### What you should do
Only the lines below from the one containing "Lediga tjänster" to the one containing "にしきや 和風カレー 4種セット (豚の角煮カレー、牛すじカ" should be repeated, both included and unchanged.
::: Records supplied
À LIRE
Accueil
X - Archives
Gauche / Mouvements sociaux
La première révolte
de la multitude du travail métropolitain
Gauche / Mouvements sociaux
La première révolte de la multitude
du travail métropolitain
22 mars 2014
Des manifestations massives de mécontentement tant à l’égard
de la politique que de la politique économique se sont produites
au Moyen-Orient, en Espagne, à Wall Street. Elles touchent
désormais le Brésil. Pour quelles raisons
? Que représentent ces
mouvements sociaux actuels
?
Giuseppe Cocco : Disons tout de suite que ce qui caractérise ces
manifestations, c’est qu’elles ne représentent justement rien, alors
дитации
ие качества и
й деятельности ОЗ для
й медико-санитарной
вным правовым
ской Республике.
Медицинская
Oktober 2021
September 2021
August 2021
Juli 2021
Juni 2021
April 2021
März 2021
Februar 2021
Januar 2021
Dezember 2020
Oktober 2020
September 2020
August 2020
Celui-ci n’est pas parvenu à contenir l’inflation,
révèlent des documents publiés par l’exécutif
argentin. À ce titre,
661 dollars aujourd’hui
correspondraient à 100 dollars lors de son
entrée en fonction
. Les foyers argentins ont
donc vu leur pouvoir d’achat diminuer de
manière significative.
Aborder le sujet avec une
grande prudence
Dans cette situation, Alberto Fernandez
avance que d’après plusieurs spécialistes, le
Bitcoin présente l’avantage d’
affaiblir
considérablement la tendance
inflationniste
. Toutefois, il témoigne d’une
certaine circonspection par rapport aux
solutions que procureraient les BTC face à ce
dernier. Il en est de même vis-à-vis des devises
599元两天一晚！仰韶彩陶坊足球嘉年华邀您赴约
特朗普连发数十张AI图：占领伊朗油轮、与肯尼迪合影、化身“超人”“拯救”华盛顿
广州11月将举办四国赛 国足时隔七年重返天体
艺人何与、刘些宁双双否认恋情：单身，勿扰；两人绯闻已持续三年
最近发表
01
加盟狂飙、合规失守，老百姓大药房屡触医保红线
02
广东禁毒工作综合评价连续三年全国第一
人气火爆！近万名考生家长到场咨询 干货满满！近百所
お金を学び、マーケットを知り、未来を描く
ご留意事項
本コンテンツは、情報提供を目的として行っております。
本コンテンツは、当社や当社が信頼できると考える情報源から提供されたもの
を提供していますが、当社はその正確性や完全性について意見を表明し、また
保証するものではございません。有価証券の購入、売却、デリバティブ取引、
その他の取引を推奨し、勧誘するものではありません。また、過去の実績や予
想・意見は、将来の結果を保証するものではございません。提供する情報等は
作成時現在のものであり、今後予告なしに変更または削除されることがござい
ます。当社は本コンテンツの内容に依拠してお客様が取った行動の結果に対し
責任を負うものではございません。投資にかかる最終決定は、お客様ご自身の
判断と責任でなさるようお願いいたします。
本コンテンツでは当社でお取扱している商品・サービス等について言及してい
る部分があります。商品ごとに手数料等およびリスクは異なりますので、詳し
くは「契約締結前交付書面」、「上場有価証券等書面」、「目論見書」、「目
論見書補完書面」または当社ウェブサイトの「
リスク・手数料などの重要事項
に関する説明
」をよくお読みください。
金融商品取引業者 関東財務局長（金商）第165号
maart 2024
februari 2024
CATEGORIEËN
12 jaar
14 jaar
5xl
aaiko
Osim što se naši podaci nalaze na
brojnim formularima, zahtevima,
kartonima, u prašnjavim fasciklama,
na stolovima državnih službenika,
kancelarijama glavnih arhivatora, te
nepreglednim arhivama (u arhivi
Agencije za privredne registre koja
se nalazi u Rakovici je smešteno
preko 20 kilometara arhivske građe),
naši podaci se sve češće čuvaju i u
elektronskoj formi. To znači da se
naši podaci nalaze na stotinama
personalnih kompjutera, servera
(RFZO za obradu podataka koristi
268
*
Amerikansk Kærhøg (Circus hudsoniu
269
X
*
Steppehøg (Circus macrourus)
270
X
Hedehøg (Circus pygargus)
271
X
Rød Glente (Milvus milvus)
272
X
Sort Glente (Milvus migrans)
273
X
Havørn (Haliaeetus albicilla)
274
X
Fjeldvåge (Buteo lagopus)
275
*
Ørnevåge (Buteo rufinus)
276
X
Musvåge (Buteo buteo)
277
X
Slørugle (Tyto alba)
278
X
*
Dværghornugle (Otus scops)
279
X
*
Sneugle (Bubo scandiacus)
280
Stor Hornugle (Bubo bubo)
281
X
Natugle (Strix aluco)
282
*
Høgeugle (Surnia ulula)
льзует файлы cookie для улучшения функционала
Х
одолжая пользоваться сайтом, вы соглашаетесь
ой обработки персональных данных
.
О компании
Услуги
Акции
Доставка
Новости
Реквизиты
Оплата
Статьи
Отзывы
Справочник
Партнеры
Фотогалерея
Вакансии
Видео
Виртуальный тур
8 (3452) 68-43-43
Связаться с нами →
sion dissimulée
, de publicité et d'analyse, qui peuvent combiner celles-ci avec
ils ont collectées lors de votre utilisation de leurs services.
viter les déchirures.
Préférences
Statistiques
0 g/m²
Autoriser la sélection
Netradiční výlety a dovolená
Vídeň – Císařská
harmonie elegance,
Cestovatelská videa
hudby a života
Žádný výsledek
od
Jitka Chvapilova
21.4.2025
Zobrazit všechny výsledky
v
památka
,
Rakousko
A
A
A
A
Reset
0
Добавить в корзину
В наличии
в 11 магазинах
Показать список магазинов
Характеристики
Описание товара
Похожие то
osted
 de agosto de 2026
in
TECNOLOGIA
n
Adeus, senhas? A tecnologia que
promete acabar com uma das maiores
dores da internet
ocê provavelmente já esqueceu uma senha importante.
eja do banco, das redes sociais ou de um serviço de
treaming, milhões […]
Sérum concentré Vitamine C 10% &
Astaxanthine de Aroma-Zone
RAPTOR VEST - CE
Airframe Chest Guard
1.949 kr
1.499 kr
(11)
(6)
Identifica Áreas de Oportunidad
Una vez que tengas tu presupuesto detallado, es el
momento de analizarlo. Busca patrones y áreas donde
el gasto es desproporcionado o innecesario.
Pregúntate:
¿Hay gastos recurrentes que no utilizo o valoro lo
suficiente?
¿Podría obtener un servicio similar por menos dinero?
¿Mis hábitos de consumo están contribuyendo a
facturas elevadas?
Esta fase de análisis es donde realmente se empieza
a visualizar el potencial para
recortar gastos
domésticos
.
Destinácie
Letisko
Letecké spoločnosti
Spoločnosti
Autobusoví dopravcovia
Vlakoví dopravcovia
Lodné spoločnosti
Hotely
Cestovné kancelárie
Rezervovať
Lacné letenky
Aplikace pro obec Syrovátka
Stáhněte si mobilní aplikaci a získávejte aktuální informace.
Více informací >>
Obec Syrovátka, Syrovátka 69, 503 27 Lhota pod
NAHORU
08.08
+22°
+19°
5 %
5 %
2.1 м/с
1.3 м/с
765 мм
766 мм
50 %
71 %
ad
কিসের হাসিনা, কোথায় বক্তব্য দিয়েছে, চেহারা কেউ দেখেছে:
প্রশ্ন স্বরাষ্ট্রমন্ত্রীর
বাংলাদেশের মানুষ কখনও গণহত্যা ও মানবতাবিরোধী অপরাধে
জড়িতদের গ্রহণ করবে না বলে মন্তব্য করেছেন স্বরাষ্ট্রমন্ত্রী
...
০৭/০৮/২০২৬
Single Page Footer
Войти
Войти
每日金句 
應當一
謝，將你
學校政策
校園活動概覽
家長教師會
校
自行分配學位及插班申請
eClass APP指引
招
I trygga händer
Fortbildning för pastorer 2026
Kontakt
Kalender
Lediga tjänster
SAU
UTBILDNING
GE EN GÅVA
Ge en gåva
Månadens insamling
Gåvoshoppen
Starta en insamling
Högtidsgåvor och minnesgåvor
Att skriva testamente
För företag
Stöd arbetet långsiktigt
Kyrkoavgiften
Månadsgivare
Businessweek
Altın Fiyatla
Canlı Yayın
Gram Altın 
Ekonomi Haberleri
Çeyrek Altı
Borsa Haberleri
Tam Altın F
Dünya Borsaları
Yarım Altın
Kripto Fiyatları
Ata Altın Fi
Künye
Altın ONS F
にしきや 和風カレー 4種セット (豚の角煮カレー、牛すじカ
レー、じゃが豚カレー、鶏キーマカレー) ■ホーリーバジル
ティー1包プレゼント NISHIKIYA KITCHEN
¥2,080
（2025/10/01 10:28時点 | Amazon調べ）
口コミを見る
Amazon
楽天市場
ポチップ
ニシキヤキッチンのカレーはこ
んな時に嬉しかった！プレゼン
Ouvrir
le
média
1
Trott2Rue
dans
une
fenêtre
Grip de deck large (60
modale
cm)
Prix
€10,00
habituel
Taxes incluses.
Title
::::::
### Exercise solution
Lediga tjänster
SAU
UTBILDNING
GE EN GÅVA
Ge en gåva
Månadens insamling
Gåvoshoppen
Starta en insamling
Högtidsgåvor och minnesgåvor
Att skriva testamente
För företag
Stöd arbetet långsiktigt
Kyrkoavgiften
Månadsgivare
Businessweek
Altın Fiyatla
Canlı Yayın
Gram Altın 
Ekonomi Haberleri
Çeyrek Altı
Borsa Haberleri
Tam Altın F
Dünya Borsaları
Yarım Altın
Kripto Fiyatları
Ata Altın Fi
Künye
Altın ONS F
にしきや 和風カレー 4種セット (豚の角煮カレー、牛すじカ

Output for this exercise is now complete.